TRY IT | Starting with the line that contains "PLUS D'ACTUALITES", return every line through the end of the listing below exactly as written. Omit the pictures.

RECORDS |
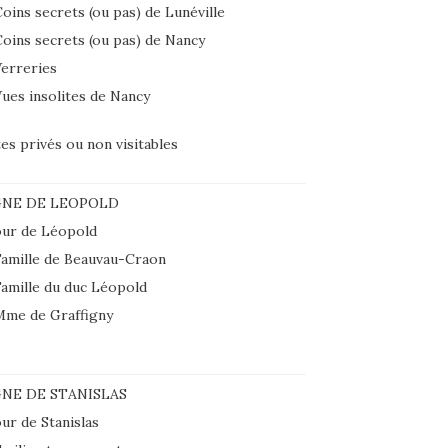
oins secrets (ou pas) de Lunéville
oins secrets (ou pas) de Nancy
erreries
ues insolites de Nancy
tes privés ou non visitables
GNE DE LEOPOLD
ur de Léopold
amille de Beauvau-Craon
amille du duc Léopold
Mme de Graffigny
NE DE STANISLAS
ur de Stanislas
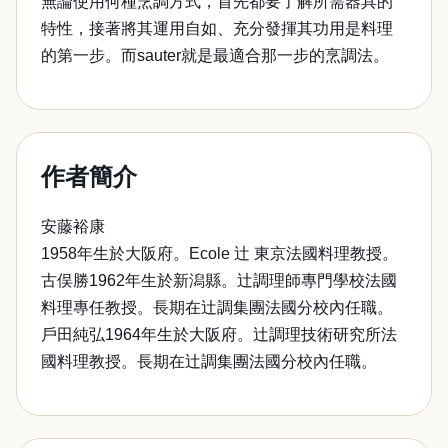
無論使用何種烹調方式，首先都要了解所需器具的
特性，接著將其運用自如、充分發揮其功用是料理
的第一步。而sauter就是最適合那一步的烹調法。
作者簡介
安藤裕康
1958年生於大阪府。Ecole 辻 東京法國料理教授。
古俣勝1962年生於新潟縣。辻調理師專門學校法國
料理專任教授。長期在辻調集團法國分校內任職。
戶田純弘1964年生於大阪府。辻調理技術研究所法
國料理教授。長期在辻調集團法國分校內任職。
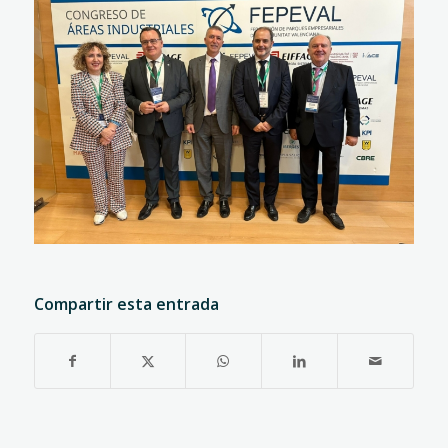
Compartir esta entrada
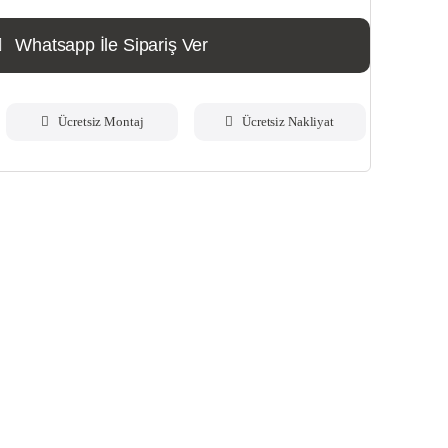
Whatsapp İle Sipariş Ver
Ücretsiz Montaj
Ücretsiz Nakliyat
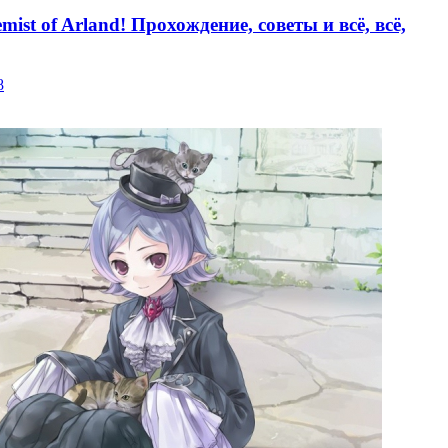
emist of Arland! Прохождение, советы и всё, всё,
8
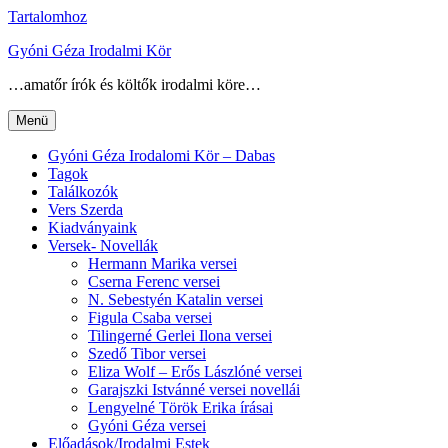
Tartalomhoz
Gyóni Géza Irodalmi Kör
…amatőr írók és költők irodalmi köre…
Menü
Gyóni Géza Irodalomi Kör – Dabas
Tagok
Találkozók
Vers Szerda
Kiadványaink
Versek- Novellák
Hermann Marika versei
Cserna Ferenc versei
N. Sebestyén Katalin versei
Figula Csaba versei
Tilingerné Gerlei Ilona versei
Szedő Tibor versei
Eliza Wolf – Erős Lászlóné versei
Garajszki Istvánné versei novellái
Lengyelné Török Erika írásai
Gyóni Géza versei
Előadások/Irodalmi Estek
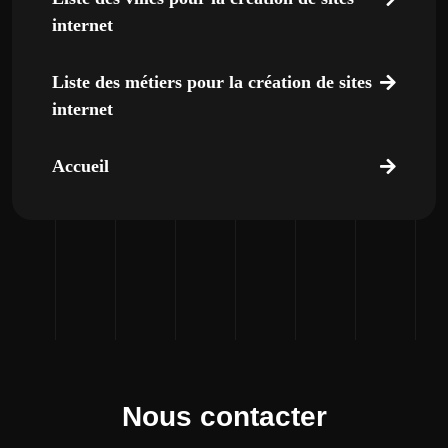
internet
Liste des métiers pour la création de sites
internet
Accueil
Nous contacter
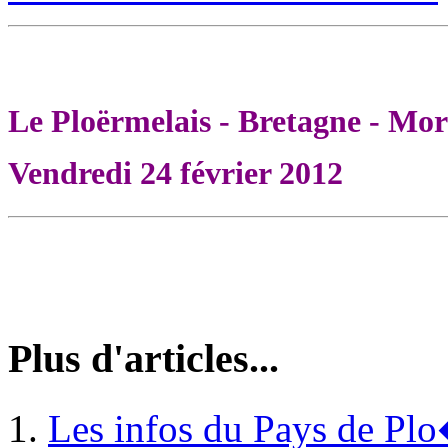
Le Ploërmelais - Bretagne - Mor
Vendredi 24 février 2012
Plus d'articles...
Les infos du Pays de Plo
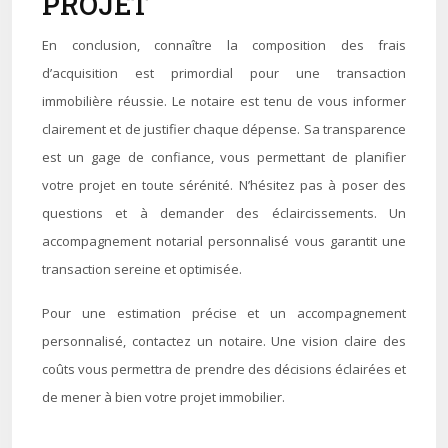
PROJET
En conclusion, connaître la composition des frais
d’acquisition est primordial pour une transaction
immobilière réussie. Le notaire est tenu de vous informer
clairement et de justifier chaque dépense. Sa transparence
est un gage de confiance, vous permettant de planifier
votre projet en toute sérénité. N’hésitez pas à poser des
questions et à demander des éclaircissements. Un
accompagnement notarial personnalisé vous garantit une
transaction sereine et optimisée.
Pour une estimation précise et un accompagnement
personnalisé, contactez un notaire. Une vision claire des
coûts vous permettra de prendre des décisions éclairées et
de mener à bien votre projet immobilier.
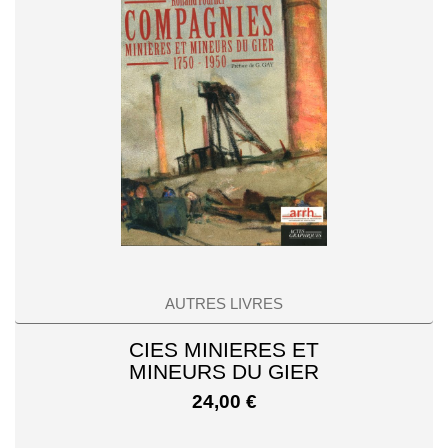
AUTRES LIVRES
CIES MINIERES ET
MINEURS DU GIER
24,00
€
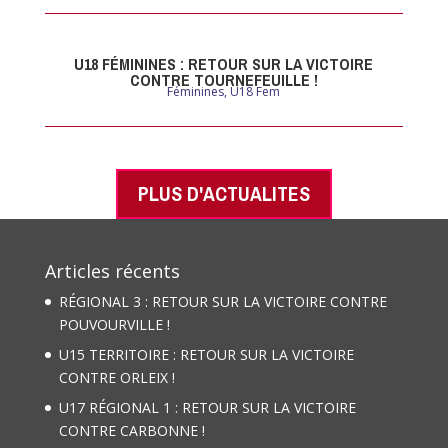
U18 FÉMININES : RETOUR SUR LA VICTOIRE
CONTRE TOURNEFEUILLE !
Féminines
,
U18 Fem
PLUS D'ACTUALITES
Articles récents
RÉGIONAL 3 : RETOUR SUR LA VICTOIRE CONTRE
POUVOURVILLE !
U15 TERRITOIRE : RETOUR SUR LA VICTOIRE
CONTRE ORLEIX !
U17 RÉGIONAL 1 : RETOUR SUR LA VICTOIRE
CONTRE CARBONNE !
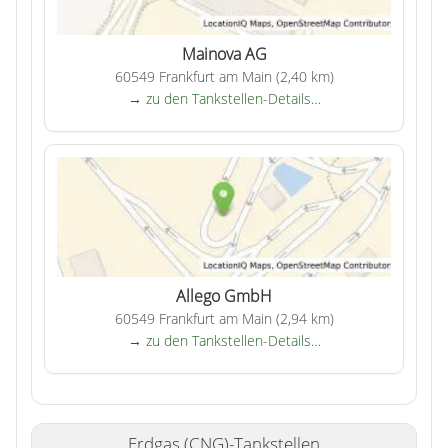
Mainova AG
60549 Frankfurt am Main (2,40 km)
→ zu den Tankstellen-Details…
Allego GmbH
60549 Frankfurt am Main (2,94 km)
→ zu den Tankstellen-Details…
Erdgas (CNG)-Tankstellen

WRITTEN SOLUTION |
PLUS D'ACTUALITES
Articles récents
RÉGIONAL 3 : RETOUR SUR LA VICTOIRE CONTRE
POUVOURVILLE !
U15 TERRITOIRE : RETOUR SUR LA VICTOIRE
CONTRE ORLEIX !
U17 RÉGIONAL 1 : RETOUR SUR LA VICTOIRE
CONTRE CARBONNE !
Mainova AG
60549 Frankfurt am Main (2,40 km)
→ zu den Tankstellen-Details…
Allego GmbH
60549 Frankfurt am Main (2,94 km)
→ zu den Tankstellen-Details…
Erdgas (CNG)-Tankstellen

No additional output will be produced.